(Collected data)

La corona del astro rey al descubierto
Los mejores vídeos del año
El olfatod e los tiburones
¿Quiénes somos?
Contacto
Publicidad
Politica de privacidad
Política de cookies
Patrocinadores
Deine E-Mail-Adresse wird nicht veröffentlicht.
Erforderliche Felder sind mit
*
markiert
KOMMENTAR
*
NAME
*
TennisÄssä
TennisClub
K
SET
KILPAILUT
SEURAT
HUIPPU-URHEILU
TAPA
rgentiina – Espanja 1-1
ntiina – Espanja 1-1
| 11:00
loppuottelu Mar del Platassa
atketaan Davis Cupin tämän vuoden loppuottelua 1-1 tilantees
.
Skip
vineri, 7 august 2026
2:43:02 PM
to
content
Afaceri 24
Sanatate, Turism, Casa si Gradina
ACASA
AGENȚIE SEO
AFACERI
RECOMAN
--
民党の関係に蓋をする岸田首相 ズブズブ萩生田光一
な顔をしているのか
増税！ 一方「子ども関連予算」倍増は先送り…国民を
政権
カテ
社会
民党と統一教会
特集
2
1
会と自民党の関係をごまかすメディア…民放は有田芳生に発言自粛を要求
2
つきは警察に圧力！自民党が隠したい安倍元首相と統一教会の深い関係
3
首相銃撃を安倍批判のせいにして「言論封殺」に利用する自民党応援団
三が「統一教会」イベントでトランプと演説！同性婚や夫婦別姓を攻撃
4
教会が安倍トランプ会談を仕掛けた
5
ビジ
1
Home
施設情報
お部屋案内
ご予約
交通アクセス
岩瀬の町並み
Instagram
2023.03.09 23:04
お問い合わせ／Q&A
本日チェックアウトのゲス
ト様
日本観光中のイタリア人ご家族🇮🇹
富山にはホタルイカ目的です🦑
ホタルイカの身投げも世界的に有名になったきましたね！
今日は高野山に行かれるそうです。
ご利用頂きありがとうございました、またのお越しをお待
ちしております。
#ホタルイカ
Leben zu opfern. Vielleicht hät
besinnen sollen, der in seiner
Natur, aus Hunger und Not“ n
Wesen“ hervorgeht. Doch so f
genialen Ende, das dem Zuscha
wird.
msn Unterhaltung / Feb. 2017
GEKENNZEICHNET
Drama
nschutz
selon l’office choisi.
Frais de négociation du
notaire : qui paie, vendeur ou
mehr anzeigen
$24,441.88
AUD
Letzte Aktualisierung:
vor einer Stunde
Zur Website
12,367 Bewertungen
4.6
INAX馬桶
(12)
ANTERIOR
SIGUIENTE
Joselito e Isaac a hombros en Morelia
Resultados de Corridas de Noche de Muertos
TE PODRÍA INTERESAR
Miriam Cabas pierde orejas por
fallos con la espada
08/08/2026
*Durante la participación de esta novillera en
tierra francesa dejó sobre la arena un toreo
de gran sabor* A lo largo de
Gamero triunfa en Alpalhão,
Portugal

**Task item**
Where the word "wird" occurs in a line of the records, copy that line.

**Exercise answer**
Deine E-Mail-Adresse wird nicht veröffentlicht.
wird.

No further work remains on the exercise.